ACCRA, Ghana — Ghanaian President John Dramani Mahama had a narrow lead in provisional election results as some voters returned to polls Saturday after breakdowns of machines used to verify identities led to long lines and delays.
Mahama had 50.6 percent of votes from 111 of Ghana’s 275 constituencies, according to figures on the website of Joy FM, a closely held, Accra-based broadcaster. Opposition candidate Nana Akufo-Addo had 47.9 percent, the data from Friday’s election show.
Equipment to scan fingerprints failed in 18 percent of the country’s voting centers, according to the Coalition of Domestic Election Observers, which had 4,500 poll-watchers. Half of the centers were open 15 minutes after the scheduled start Friday because of delays in providing voting materials, the group said in an e-mailed statement. There were 413 stations open Saturday, or 1.6 percent of the total, according to the Electoral Commission. Polls close at 5 p.m.
Even with the delays and breakdowns, the election “met regional, continental and international standards for credible and transparent elections,” Ahmed Issack Hassan, Kenya’s election chief and leader of an observer mission with the Electoral Institute for Sustainable Democracy in Africa, told reporters in Accra.
Mahama, 54, of the National Democratic Congress is compaigning against New Patriotic Party leader Akufo-Addo, 68, for the presidency. Six others are also vying for the position. Mahama came into office in July after the death of John Atta Mills, who defeated Akufo-Addo by less than 1 percentage point in 2008.

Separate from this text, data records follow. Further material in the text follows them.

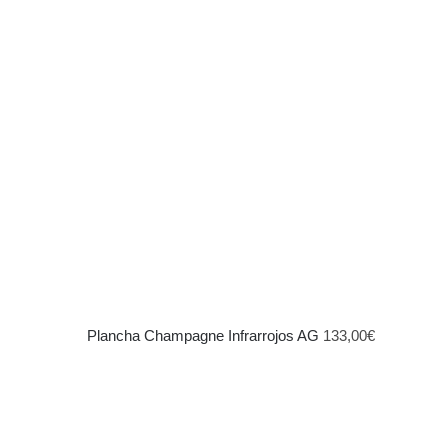
Plancha Champagne Infrarrojos AG
133,00
€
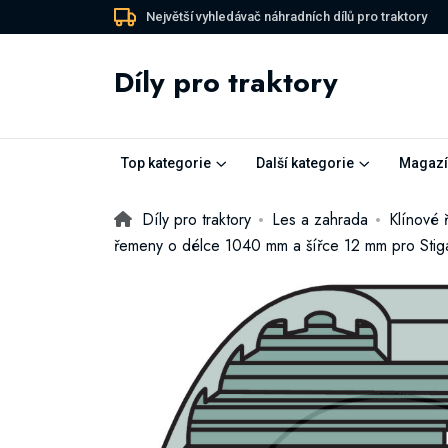
Největší vyhledávač náhradních dílů pro traktory
Díly pro traktory
Top kategorie
Další kategorie
Magazí
Díly pro traktory
Les a zahrada
Klínové 
řemeny o délce 1040 mm a šířce 12 mm pro Stig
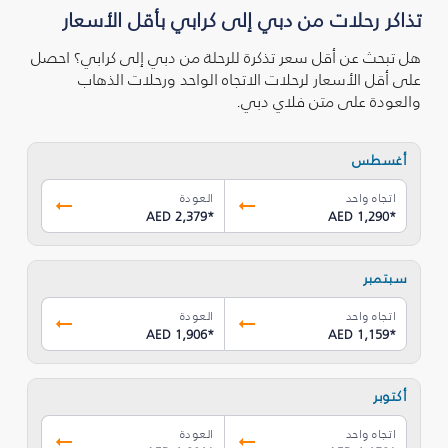
تذاكر رحلات من دبي إلى كرابي بأقل الأسعار
هل تبحث عن أقل سعر تذكرة للرحلة من دبي إلى كرابي؟ احصل
على أقل الأسعار لرحلات الاتجاه الواحد ورحلات الذهاب
والعودة على متن فلاي دبي.
أغسطس
اتجاه واحد
العودة
AED 2,379
*
AED 1,290
*
سبتمبر
اتجاه واحد
العودة
AED 1,906
*
AED 1,159
*
أكتوبر
اتجاه واحد
العودة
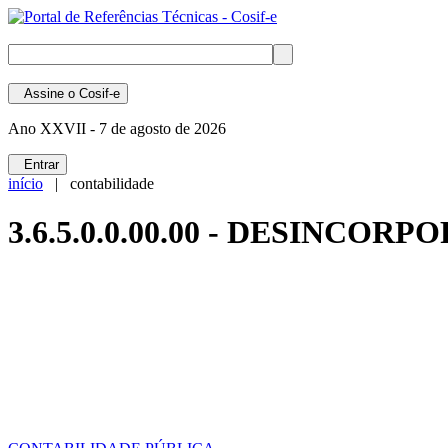
Assine
o Cosif-e
Ano XXVII -
7 de agosto de 2026
Entrar
início
| contabilidade
3.6.5.0.0.00.00 - DESINCOR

The winner will face mounting calls from Ghanaians to spread wealth from oil production that began in 2010. Spending promises made during the campaign may be hindered by a widening budget deficit and slowing economic growth in a nation where 18 percent of the population has formal employment.
Both Mahama and Akufo-Addo pledged to build schools, roads and housing, and use money from oil exports to boost the country’s manufacturing industries and create jobs, according to their manifestos.
After expanding 14.4 percent in 2011, the fastest pace in Africa, Ghana’s economy is projected to grow 8.2 percent this year and 7.8 percent in 2013, according to the International Monetary Fund. In the nine months through September, the fiscal gap widened to 7.3 percent of gross domestic product from 1.9 percent a year earlier, according to the Bank of Ghana.
Mahama, a former communications minister who was Mills’s deputy, urged people to be patient after he voted at his constituency in Ghana’s Northern region.
“This election is going to consolidate Ghana’s democratic credentials once and for all,” he said according to remarks broadcast on radio. “There will be no doubt, no question, about the fact that Ghana is the leading democracy in Africa.”
After voting in the Eastern region, former foreign minister and attorney general Akufo-Addo said Ghanaians were “comporting themselves in the best of manners.”
Ameya David, a 24-year-old worker at a plastics factory, said his friends wouldn’t let him discuss the election because he hadn’t been able to vote.
“I was really upset and disappointed yesterday,” he said as he lined up to vote Saturday with about 100 other people in the Accra suburb of Nungua. “I am happy I had the chance to vote now. I expect my president to make education affordable so poor ones can afford it.”
\Provisional results showed Mahama’s NDC winning 55 of the 275 Parliament seats, with the NPP taking 46, according to Joy FM’s website.